Examples of closing costs are mortgage origination fees (i.e. commissions), title fees, recording fees, excise taxes, and various other fees and expenses. It is important to keep closing fees in mind when you are planning to buy and sell a home. Use this schedule to help plan your real estate transaction and make sure that the numbers work out.
Fees paid to the lender:
Loan origination fee - This expense is the commission that is paid to the mortgage broker. Loan origination fees are typically 1 percent of the loan amount. Buyers have the option of paying points to buy down the interest rate.
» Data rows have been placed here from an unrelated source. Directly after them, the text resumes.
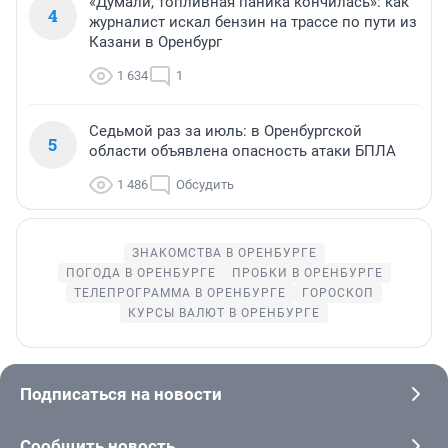
«Думали, топливная паника кончилась»: как
4
журналист искал бензин на трассе по пути из
Казани в Оренбург
1 634
1
Седьмой раз за июль: в Оренбургской
5
области объявлена опасность атаки БПЛА
1 486
Обсудить
ЗНАКОМСТВА В ОРЕНБУРГЕ
ПОГОДА В ОРЕНБУРГЕ
ПРОБКИ В ОРЕНБУРГЕ
ТЕЛЕПРОГРАММА В ОРЕНБУРГЕ
ГОРОСКОП
КУРСЫ ВАЛЮТ В ОРЕНБУРГЕ
Подписаться на новости
Сообщить новость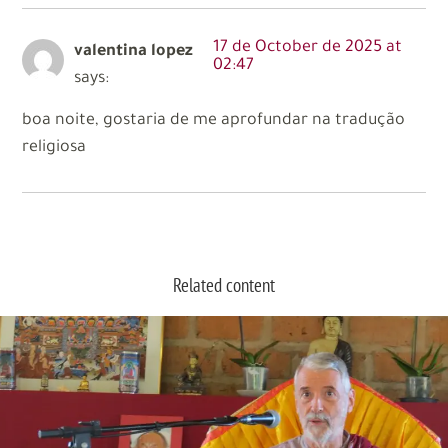
17 de October de 2025 at
valentina lopez
02:47
says:
boa noite, gostaria de me aprofundar na tradução
religiosa
Related content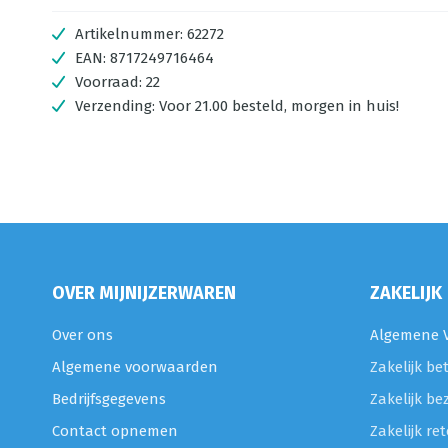
Artikelnummer:
62272
EAN:
8717249716464
Voorraad:
22
Verzending:
Voor 21.00 besteld, morgen in huis!
OVER MIJNIJZERWAREN
ZAKELIJK
Over ons
Algemene V
Algemene voorwaarden
Zakelijk be
Bedrijfsgegevens
Zakelijk be
Contact opnemen
Zakelijk r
Appraisal fee - Appraisal fees range in price from $200 for a drive bye appraisal to $400 for a full appraisal. Appraisals are necessary for the lender to ensure that the property is worth the selling price.
Credit report - Lender's pull your credit report as part of the loan approval process. Credit report pulls range in price from $25 to $75.
Processing fee - The lender will charge a processing fee of $100 to $400. This fee covers the lender's overhead for doing the paperwork for the loan process.
Loan application fee - Some lenders will not charge a fee for this. Other lenders will charge a price up to $500.
Pre-paid interest - Buyers begin paying interest on the date the mortgage closes. The pre-paid interest period runs from the closing date through the end of that same month.
Tax and insurance escrow - Lender's usually require a tax and insurance reserve of 2-3 months (one third to one half) for the escrow account. This is to cover the property tax and homeowner's insurance for the home.
Tax escrow service fee - Lenders charge a small fee to set up the tax escrow account. The fee ranges from $40 to $100.
Title insurance fee - The buyer usually gets to pay the premium for the seller's title insurance policy. The cost varies with the purchase price of the home you are buying. The cost will likely be in the $200 to $500 range.
Title endorsements - Lenders require special endorsements to the title for certain types of property and mortgages.. Examples of special endorsements are adjustable rate mortgage endorsements, condominiums endorsements and environmental lien endorsements.
Title fees - These are fees paid to the title company for processing the title report, etc. The fees range in price from $200 to $500. They can even exceed the top of the range in certain circumstances.
Title insurance - Buyers also need a title insurance policy. These vary in range from $200 to in excess of $1000.
Recording fees - These fees are paid for the recording of the deed and mortgage and cost $25 to $75 for each document recorded.
Move-in fees - Condominiums usually charge a move-in fee. These fees vary greatly and can be as little as $50 or as much as $500.
Condo/Co-op fees - Condominiums and co-ops may charge fees for things such as credit checks, association transfers and building deposits.
Flood certification fee - Lenders have to determine whether the home you are buying is in a flood zone for insurance purposes. This fee costs $10 to $50.
Excise taxes - These are paid to your local government. Some governments charge a flat fee while others charge a percentage based on the sale price of your home. These taxes vary too much from area to area to accurately list here.
Fees will vary depending on the lender, title company, location of the property, amount of loan, and type of loan. We've provided some examples of closing costs so you can see an approximation of how much closing costs might be.